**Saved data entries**
______________________________

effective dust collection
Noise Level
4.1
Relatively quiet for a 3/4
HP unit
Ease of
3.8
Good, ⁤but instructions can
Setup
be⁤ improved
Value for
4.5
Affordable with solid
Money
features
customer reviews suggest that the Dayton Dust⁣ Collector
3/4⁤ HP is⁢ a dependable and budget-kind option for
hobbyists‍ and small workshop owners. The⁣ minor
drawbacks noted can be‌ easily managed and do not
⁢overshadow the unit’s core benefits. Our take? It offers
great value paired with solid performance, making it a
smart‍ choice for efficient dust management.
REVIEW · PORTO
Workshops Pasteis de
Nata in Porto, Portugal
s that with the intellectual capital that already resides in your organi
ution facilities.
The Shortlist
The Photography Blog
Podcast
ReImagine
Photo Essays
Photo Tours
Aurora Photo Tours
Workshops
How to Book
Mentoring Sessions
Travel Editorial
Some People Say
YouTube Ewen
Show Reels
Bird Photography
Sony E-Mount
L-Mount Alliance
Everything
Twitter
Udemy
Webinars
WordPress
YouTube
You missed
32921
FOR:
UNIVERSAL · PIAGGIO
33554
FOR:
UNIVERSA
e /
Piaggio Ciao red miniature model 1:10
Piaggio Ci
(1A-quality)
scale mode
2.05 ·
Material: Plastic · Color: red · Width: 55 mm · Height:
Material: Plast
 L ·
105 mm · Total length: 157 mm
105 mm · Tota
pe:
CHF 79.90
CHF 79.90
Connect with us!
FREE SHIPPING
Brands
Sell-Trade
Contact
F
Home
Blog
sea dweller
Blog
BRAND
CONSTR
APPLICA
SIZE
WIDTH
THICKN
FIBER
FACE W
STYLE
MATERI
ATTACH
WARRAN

______________________________

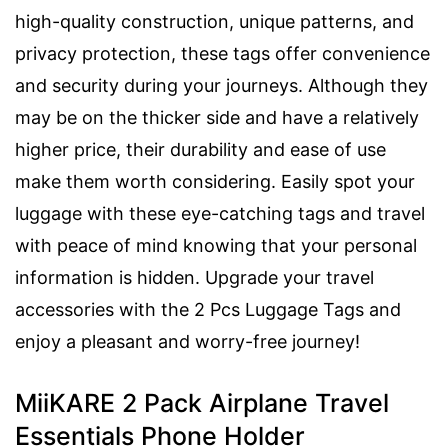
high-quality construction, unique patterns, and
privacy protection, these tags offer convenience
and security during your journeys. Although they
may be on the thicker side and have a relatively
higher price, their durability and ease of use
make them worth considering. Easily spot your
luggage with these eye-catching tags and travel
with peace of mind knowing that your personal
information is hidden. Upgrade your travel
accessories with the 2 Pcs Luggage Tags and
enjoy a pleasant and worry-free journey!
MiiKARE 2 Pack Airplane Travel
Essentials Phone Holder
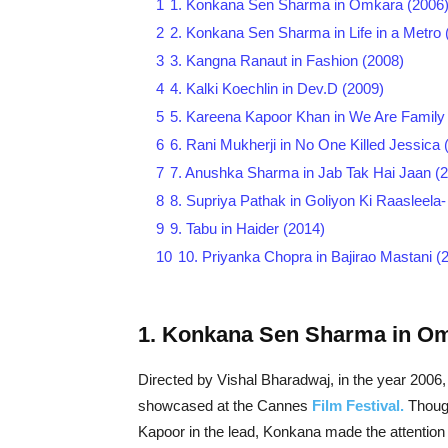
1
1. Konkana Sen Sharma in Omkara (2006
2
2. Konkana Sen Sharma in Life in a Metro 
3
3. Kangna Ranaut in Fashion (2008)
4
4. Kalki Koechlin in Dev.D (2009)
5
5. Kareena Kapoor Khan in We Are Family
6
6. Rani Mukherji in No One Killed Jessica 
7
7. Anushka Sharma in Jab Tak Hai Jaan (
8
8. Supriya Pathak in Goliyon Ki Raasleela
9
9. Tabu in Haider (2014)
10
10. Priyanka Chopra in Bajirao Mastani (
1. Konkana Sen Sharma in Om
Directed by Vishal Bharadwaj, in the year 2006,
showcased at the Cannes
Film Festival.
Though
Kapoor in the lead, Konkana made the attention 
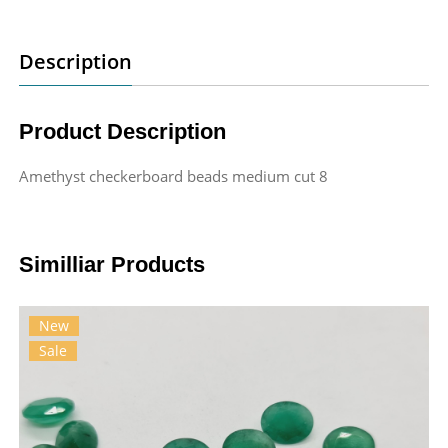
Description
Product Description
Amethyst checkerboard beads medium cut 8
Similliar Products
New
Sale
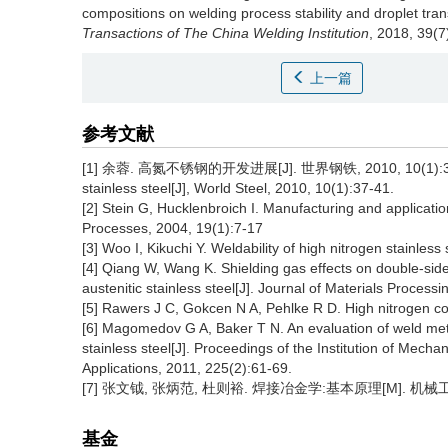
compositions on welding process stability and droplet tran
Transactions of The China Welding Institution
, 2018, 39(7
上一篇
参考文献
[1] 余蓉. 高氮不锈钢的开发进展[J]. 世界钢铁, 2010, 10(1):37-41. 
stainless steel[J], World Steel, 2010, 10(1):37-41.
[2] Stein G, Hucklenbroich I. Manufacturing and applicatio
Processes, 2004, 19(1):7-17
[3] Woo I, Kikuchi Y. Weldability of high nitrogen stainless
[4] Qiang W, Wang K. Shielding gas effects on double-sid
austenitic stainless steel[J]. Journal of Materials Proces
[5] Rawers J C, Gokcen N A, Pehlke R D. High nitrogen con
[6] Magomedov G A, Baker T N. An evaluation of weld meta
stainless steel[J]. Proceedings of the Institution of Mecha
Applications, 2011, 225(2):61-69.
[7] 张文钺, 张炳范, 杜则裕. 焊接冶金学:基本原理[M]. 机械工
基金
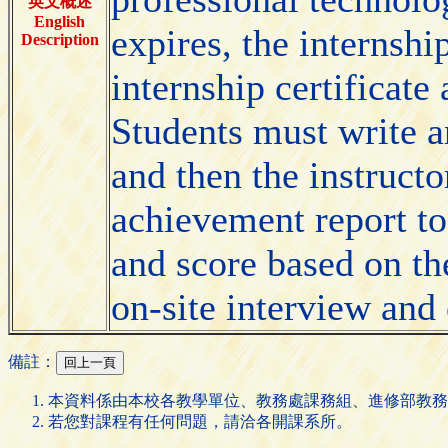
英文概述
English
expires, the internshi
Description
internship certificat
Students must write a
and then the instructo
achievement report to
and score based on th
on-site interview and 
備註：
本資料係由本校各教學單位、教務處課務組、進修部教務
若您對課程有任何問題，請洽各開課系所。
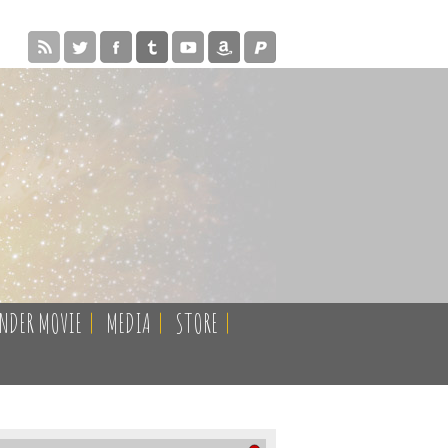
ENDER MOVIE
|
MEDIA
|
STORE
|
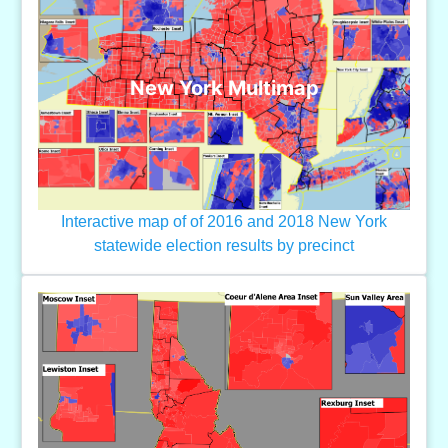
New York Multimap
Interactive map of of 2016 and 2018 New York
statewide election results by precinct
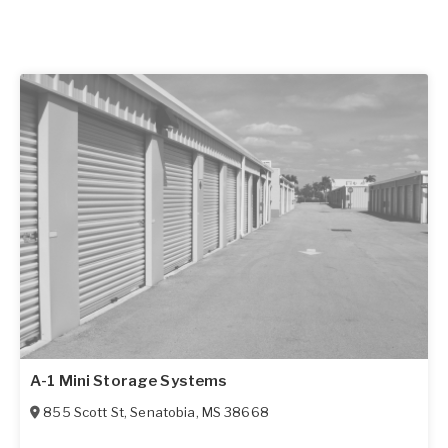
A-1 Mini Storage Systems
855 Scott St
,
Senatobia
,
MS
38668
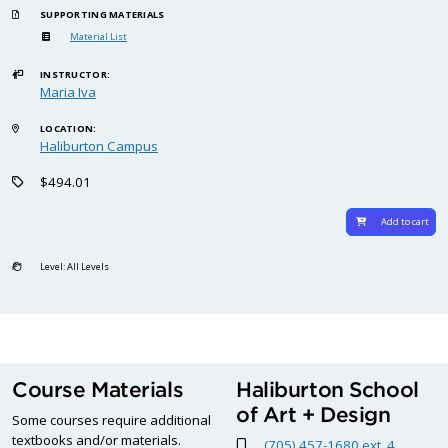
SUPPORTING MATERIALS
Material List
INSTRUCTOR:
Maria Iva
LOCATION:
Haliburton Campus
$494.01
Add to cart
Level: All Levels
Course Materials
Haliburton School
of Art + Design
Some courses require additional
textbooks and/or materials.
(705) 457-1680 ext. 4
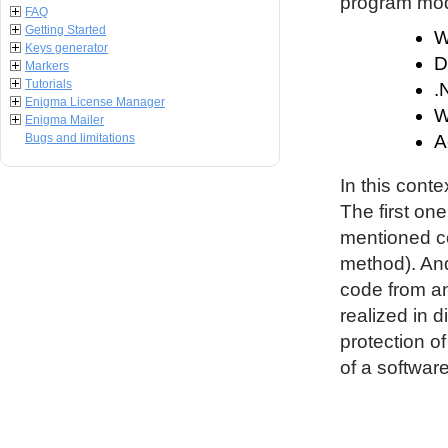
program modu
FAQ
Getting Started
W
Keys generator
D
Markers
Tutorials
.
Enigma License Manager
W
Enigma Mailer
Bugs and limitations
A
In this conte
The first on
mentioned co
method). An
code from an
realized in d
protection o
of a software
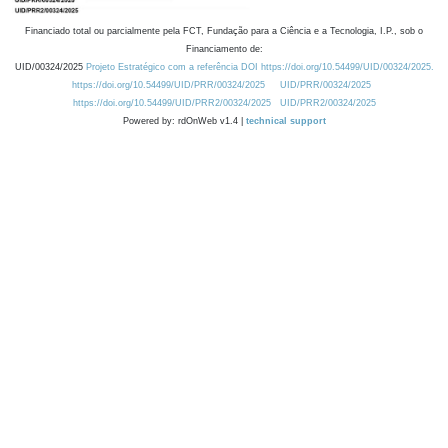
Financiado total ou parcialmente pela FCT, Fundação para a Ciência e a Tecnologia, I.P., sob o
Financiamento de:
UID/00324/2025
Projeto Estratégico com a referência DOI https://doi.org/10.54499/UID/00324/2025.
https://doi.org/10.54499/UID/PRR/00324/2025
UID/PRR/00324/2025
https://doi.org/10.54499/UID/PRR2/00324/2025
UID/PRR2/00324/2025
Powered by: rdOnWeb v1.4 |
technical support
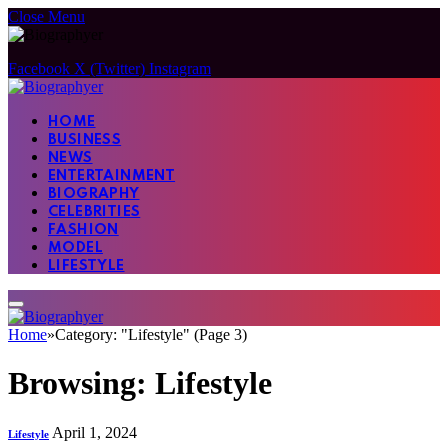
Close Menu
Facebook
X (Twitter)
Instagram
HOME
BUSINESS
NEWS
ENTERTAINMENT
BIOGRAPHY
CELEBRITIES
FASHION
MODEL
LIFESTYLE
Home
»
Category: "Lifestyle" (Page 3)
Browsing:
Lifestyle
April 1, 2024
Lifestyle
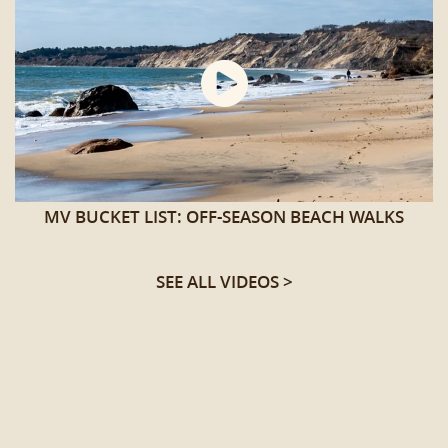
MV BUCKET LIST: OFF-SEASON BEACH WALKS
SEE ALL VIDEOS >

______________________________

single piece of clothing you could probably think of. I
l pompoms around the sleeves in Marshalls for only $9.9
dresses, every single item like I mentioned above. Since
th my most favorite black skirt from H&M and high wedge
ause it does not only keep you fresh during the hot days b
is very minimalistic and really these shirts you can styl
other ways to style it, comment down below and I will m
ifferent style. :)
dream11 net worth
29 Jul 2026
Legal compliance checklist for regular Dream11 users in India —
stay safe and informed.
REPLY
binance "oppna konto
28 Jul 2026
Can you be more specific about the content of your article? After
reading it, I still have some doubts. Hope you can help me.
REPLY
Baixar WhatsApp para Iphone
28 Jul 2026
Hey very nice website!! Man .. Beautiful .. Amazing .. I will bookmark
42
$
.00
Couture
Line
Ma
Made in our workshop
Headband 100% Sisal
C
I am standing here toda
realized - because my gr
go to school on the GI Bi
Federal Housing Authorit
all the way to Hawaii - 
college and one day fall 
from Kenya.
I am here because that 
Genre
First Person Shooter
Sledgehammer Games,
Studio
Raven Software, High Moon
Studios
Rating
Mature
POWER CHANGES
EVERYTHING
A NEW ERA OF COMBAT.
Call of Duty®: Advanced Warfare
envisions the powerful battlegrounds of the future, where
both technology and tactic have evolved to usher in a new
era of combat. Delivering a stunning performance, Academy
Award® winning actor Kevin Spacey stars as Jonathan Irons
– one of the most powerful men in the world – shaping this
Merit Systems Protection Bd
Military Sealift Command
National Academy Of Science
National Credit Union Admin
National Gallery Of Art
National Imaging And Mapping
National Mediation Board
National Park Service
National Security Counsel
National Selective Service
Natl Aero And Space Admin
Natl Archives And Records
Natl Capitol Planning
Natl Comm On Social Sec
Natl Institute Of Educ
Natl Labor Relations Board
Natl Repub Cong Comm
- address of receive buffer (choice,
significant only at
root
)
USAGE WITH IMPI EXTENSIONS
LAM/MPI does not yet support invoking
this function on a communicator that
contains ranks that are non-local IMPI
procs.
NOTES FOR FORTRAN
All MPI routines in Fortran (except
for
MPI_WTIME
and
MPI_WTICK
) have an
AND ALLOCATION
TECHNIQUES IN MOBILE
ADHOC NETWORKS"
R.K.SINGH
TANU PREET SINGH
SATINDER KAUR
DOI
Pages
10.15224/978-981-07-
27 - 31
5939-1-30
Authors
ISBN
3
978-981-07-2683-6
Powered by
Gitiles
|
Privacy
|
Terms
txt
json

______________________________

**REQUIRED WORK**
Each line of the entries above that includes the string "performance" should be copied out.

**OUTPUT FOR THIS EXERCISE**
great value paired with solid performance, making it a
era of combat. Delivering a stunning performance, Academy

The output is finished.